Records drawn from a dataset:
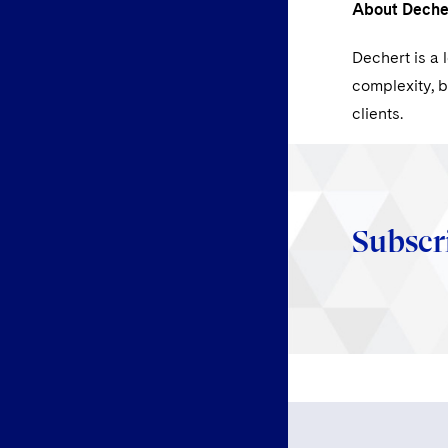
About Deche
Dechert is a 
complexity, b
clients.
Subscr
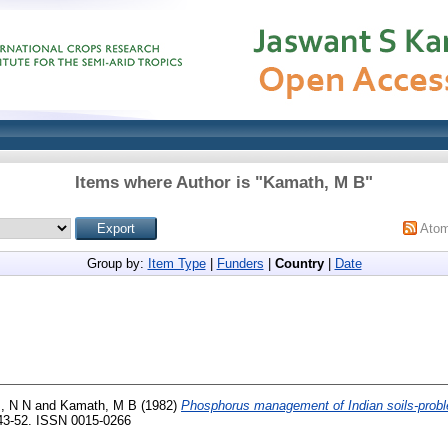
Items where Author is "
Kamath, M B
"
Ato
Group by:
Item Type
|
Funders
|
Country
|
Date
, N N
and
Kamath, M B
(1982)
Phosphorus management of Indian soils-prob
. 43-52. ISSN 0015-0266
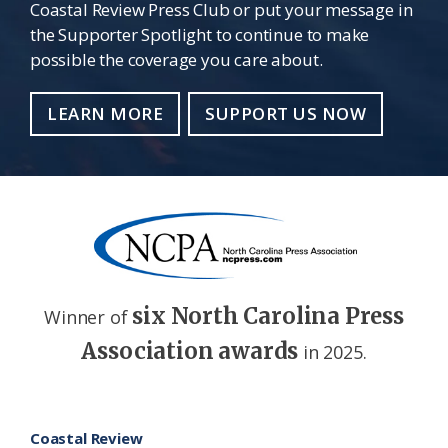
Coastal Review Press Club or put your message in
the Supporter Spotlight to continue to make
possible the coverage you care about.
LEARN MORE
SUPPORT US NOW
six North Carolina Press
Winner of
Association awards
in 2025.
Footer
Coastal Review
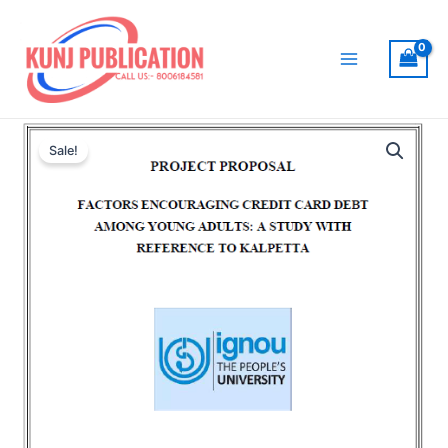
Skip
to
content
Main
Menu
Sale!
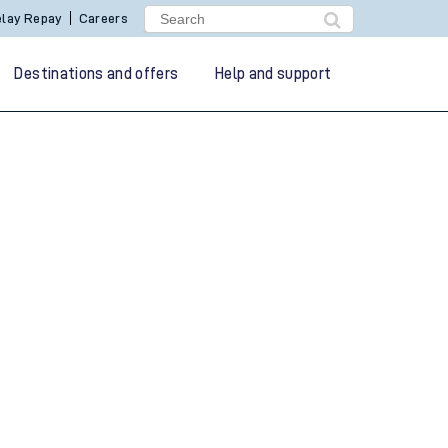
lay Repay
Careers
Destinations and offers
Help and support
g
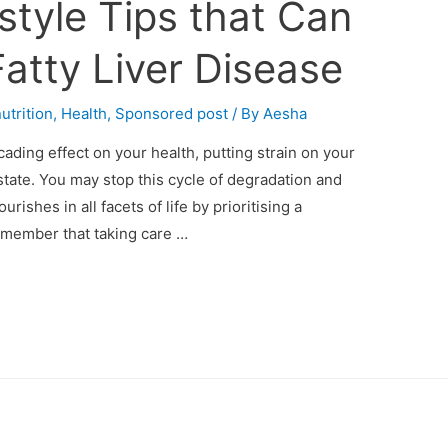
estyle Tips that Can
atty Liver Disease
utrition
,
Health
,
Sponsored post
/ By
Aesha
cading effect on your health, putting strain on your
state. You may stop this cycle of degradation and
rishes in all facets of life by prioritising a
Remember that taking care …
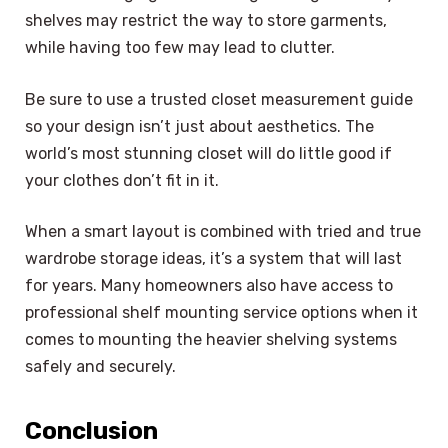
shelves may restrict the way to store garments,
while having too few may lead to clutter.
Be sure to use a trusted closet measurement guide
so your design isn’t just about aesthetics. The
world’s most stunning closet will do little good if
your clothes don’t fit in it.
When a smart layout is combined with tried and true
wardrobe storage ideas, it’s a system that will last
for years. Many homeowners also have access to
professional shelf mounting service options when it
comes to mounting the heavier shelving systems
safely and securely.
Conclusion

(BRIEF): Keep the pictures out while you retype all of the data above exactly as it appears.

(SOLVED EXERCISE):
About Deche
Dechert is a 
complexity, b
clients.
Subscr
Items where Author is "
Kamath, M B
"
Ato
Group by:
Item Type
|
Funders
|
Country
|
Date
, N N
and
Kamath, M B
(1982)
Phosphorus management of Indian soils-prob
. 43-52. ISSN 0015-0266
Coastal Review Press Club or put your message in
the Supporter Spotlight to continue to make
possible the coverage you care about.
LEARN MORE
SUPPORT US NOW
six North Carolina Press
Winner of
Association awards
in 2025.
Footer
Coastal Review
Skip
to
content
Main
Menu
Sale!
lay Repay
Careers
Destinations and offers
Help and support
g
estyle Tips that Can
atty Liver Disease
utrition
,
Health
,
Sponsored post
/ By
Aesha
cading effect on your health, putting strain on your
state. You may stop this cycle of degradation and
rishes in all facets of life by prioritising a
Remember that taking care …
shelves may restrict the way to store garments,
while having too few may lead to clutter.
Be sure to use a trusted closet measurement guide
so your design isn’t just about aesthetics. The
world’s most stunning closet will do little good if
your clothes don’t fit in it.
When a smart layout is combined with tried and true
wardrobe storage ideas, it’s a system that will last
for years. Many homeowners also have access to
professional shelf mounting service options when it
comes to mounting the heavier shelving systems
safely and securely.
Conclusion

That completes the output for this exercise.